Novrianty Rizqi Azis Brawijaya University
Yulia Nuraini Brawijaya University
Reni Ustiatik Brawijaya University
Cahyo Prayogo Brawijaya University

DOI:

https://doi.org/10.23960/jtep-l.v14i2.417-423

Abstract View: 144

Abstract

The continuous use of chemical fertilizers and pesticides in soil can result in the presence of cadmium (Cd) residues that may interfere with plant growth and pose a risk of uptake by plants. The issue of soil contamination by Cd can be addressed through soil bioremediation, which involves the use of Cd-resistant bacteria and compost. The objective of this study was to analyze the impact of Cd-resistant bacteria and compost application on the growth and Cd uptake of water spinach.
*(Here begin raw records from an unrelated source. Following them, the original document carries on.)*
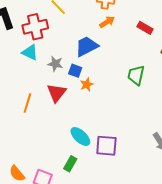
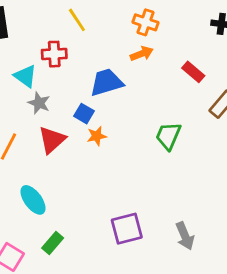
red cross: (35, 27) -> (54, 54), moved, size x0.7
gray star: (55, 64) -> (39, 103), moved
cyan ellipse: (80, 137) -> (33, 200), moved
purple square: (106, 146) -> (127, 229), moved, turned -30

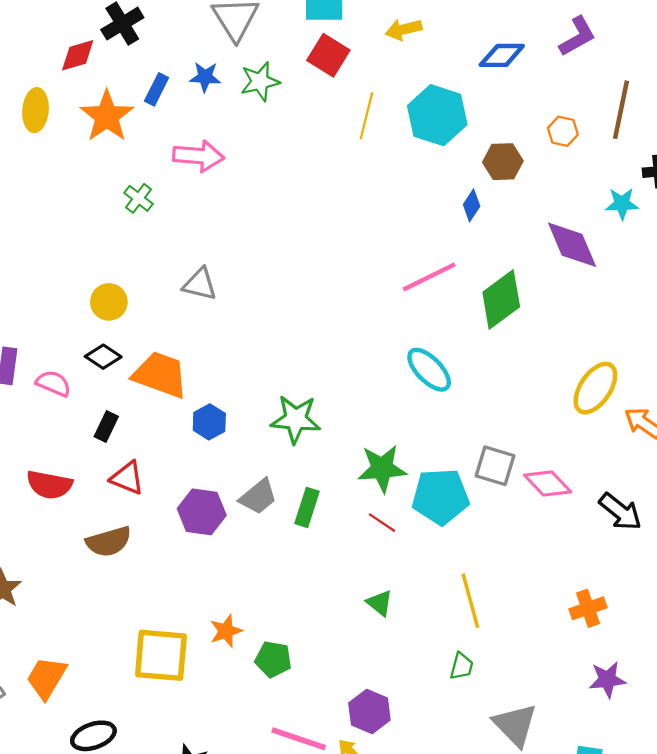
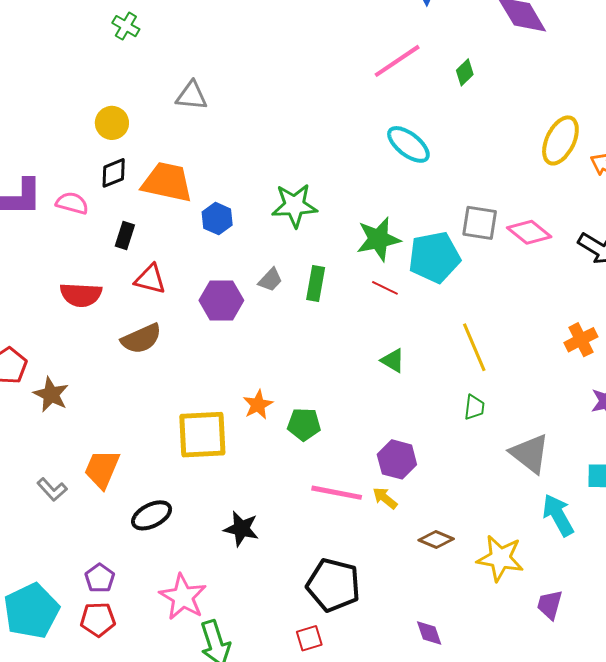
green diamond: (501, 300) -> (465, 72), size x0.5
black diamond: (103, 357) -> (114, 173), turned -48
gray trapezoid: (258, 497) -> (270, 280), size x0.7

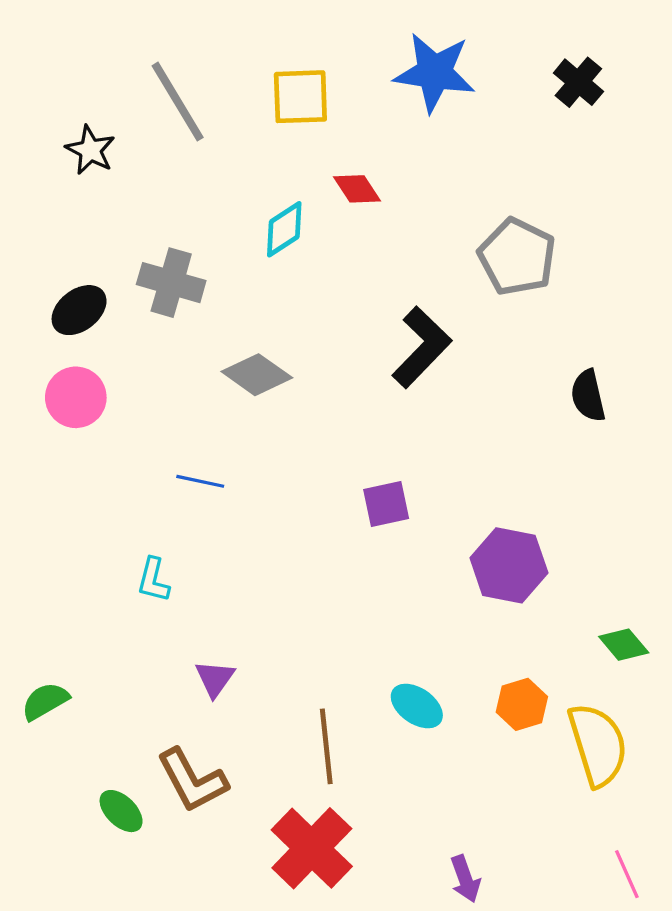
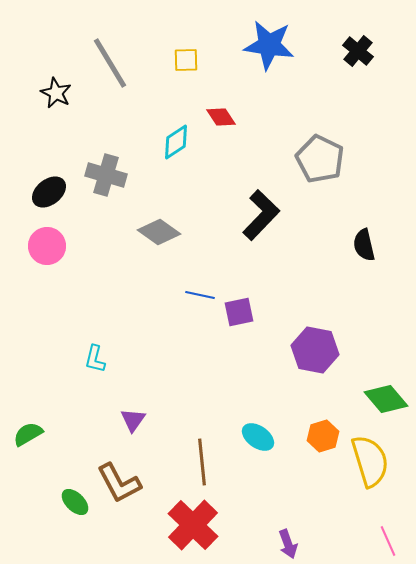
yellow square: (300, 97) -> (186, 60), size x0.7
blue line: (200, 481) -> (200, 295), moved
green diamond: (624, 645) -> (386, 399), size x1.4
The research design was a completely randomized design with seven treatments: (1) control, (2) 5 mL Cd-resistant bacteria consortium, (3) 10 mL Cd-resistant bacteria consortium, (4) 10 tons/ha compost, (5) 20 tons/ha compost, (6) 5 mL Cd-resistant bacteria consortium +10 tons/ha compost, and (7) 10 mL Cd-resistant bacteria consortium +20 tons/ha compost. The results demonstrated that the application of Cd-resistant bacteria and compost did not notably impact the growth of water spinach. However, it did significantly influence the reduction of Cd uptake in water spinach. The application of the Cd-resistant bacterial consortium and compost was effective in reducing the Cd uptake of the water spinach plants in all treatments. The combination of 10 mL of bacterial isolate and 20 tons/ha of compost demonstrated the greatest reduction in Cd uptake by water spinach, reaching 73%.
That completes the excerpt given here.